The Oilers have opened with a tough enough schedule. They've come out of it at 4-2 and 3-0 at home. Softer spots on the schedule ahead of them.
They're 3-2 in a tough division featuring the best goaltenders in the game. And Jussi Markkanen, who wasn't considered one of them - at least before his job in relief in the Stanley Cup final - came within a couple of minutes of getting a shutout in his first game in goal. He left the rink wearing the 'ugly jacket' previously worn by Ryan Smyth, Petr Sykora and Dwayne Roloson.
NOT SO SHABBY
Even if the Oilers scored two on their first two shots and didn't accomplish a whole heck of a lot the rest of the night in winning 2-1 against the Vancouver Canucks, if you didn't have to watch it, it wouldn't sound so shabby.
But the back-to-back, home-and-home games against the Canucks were not a good advertisement for either team.
Craig MacTavish thought about that a moment in his post game media scrum.
"I think so," he finally declared.
"We have a good percentage of wins and losses. There are lots of teams below us. It took us until our 11th game to get our fourth win last year."
That said, he paused again.
"Not that there isn't lots of room for improvement. If we played at this same level for the rest of the year, we'd be in trouble.
"We have a lot of individuals who are struggling out of the gate. We know their play is going to get better."
Looking like the team we watched go all the way to Game 7 in the Stanley Cup final in their opener against Calgary, they haven't been hitting on half the cylinders since.
"We're getting the points but we're not playing well," said Ethan Moreau, who scored his first goal of the season which he hoped will be a slump-buster for the third line.
"That's better than playing well and not getting the points. We've had some experience with that," he added, relating to last year's games lost by gawd awful goaltending and years before that where everybody had to play well to get a win.
"We know we haven't played well yet. We're smart enough to realize that.
"We're going to come back to work, determined to get better," he said of getting ready for Detroit Saturday night.
"Not enough players are playing to their potential so far. But we're winning games.
"We're determined to be a 100-plus point team this year, and to do that, we have to win a lot of games when we're not playing well. We've been doing that."
There is something to be said for playing poorly and winning.
"We've found ways to win," said Steve Staios, the first star of the game for setting up the goals at 0:51 and 3:01 of the first period.

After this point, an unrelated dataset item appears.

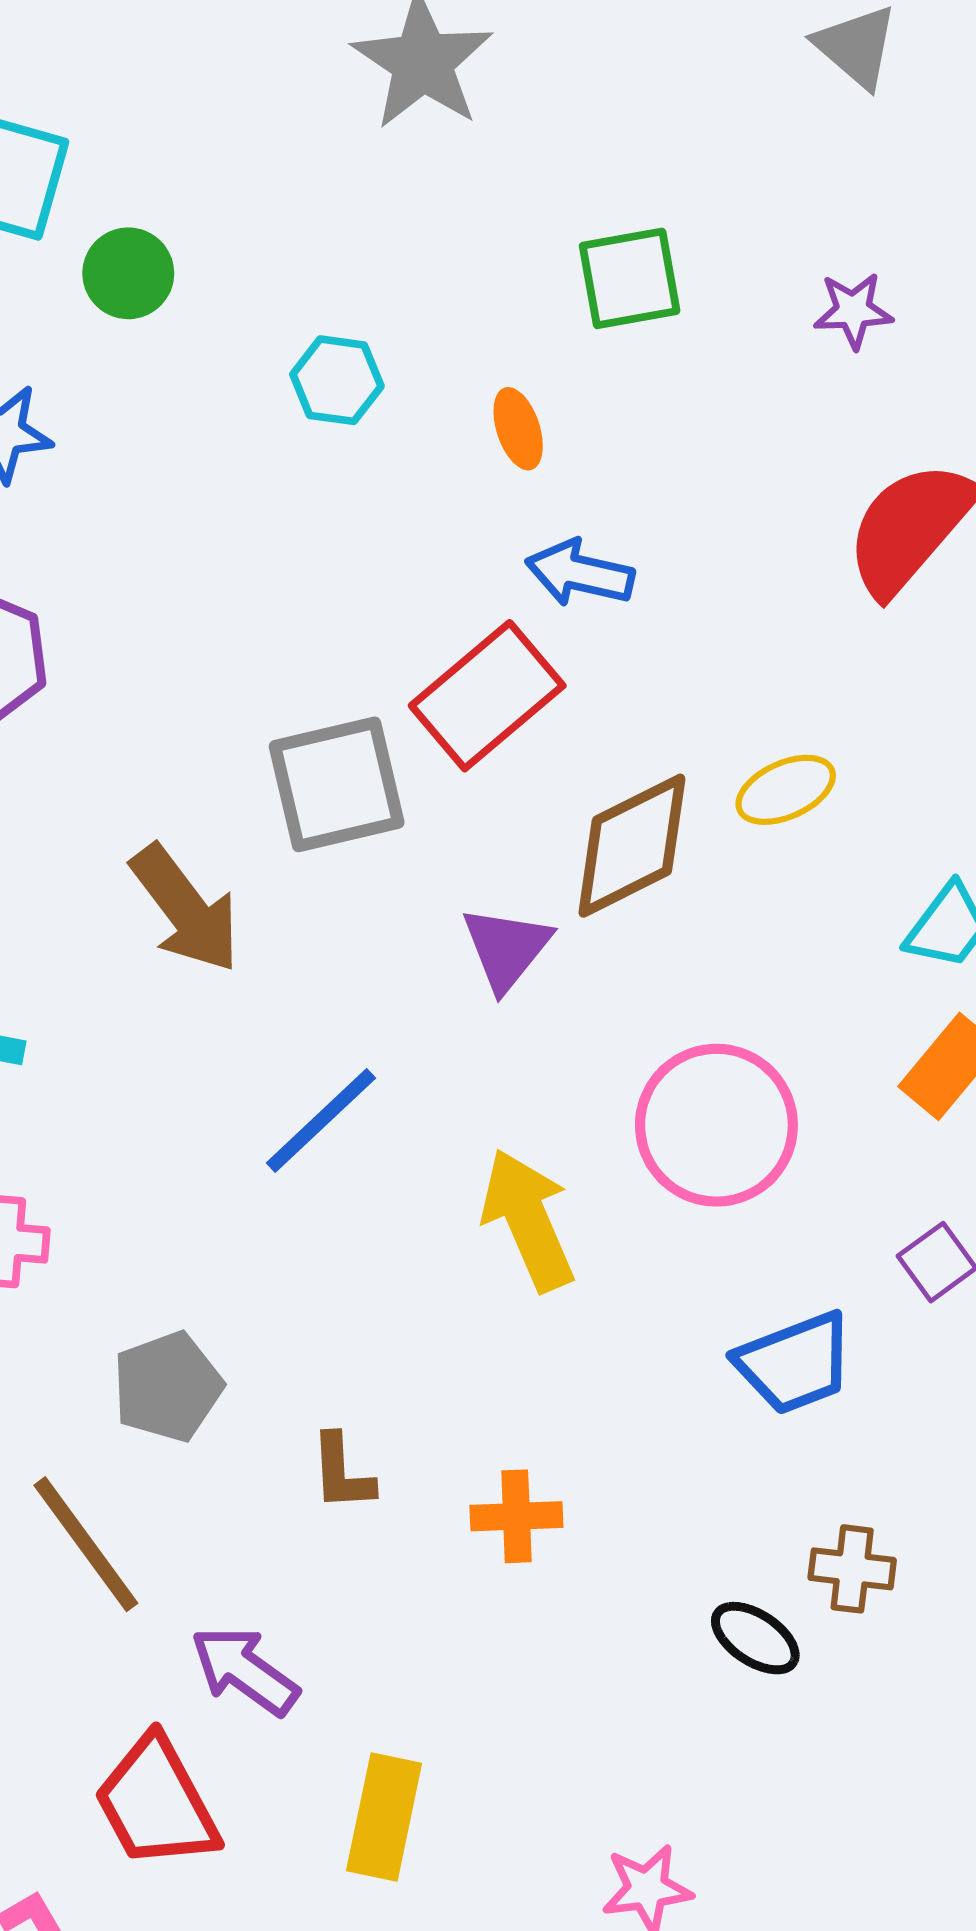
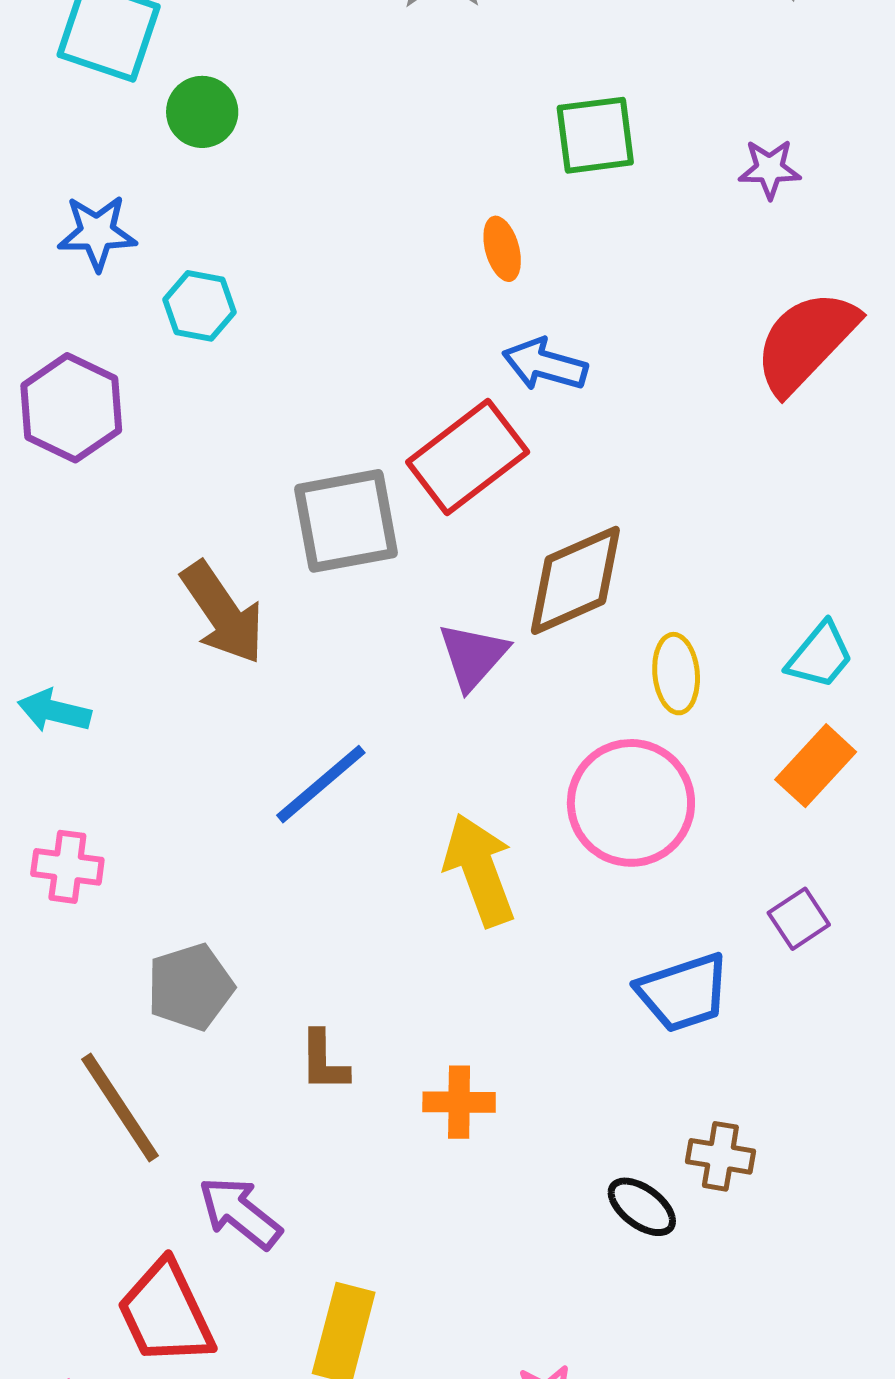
cyan hexagon: (337, 380) -> (200, 306), moved
yellow ellipse: (786, 790) -> (676, 674), moved, turned -74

"We're determined to get off to a good start and open the playoffs at home because we found out in Game 7 of the Stanley Cup final how important home ice advantage is. That's what we're shooting for."
They can all list the reasons for getting off to a good start and convincing themselves that they're not going to go back to playing for eighth place on the final weekend of the season as they've done so often in the last decade.
But there's another reason they need to continue to get off to a good start in the standings and continue to play .667 hockey or better all season:
The World Curling Championships.
Due to the big rock concert, the Oilers will play their final six games on the road. They'd better have their playoff spot long since secured by the time they take that trip. And after that end to a schedule, they'd be wanting to open the playoffs at home.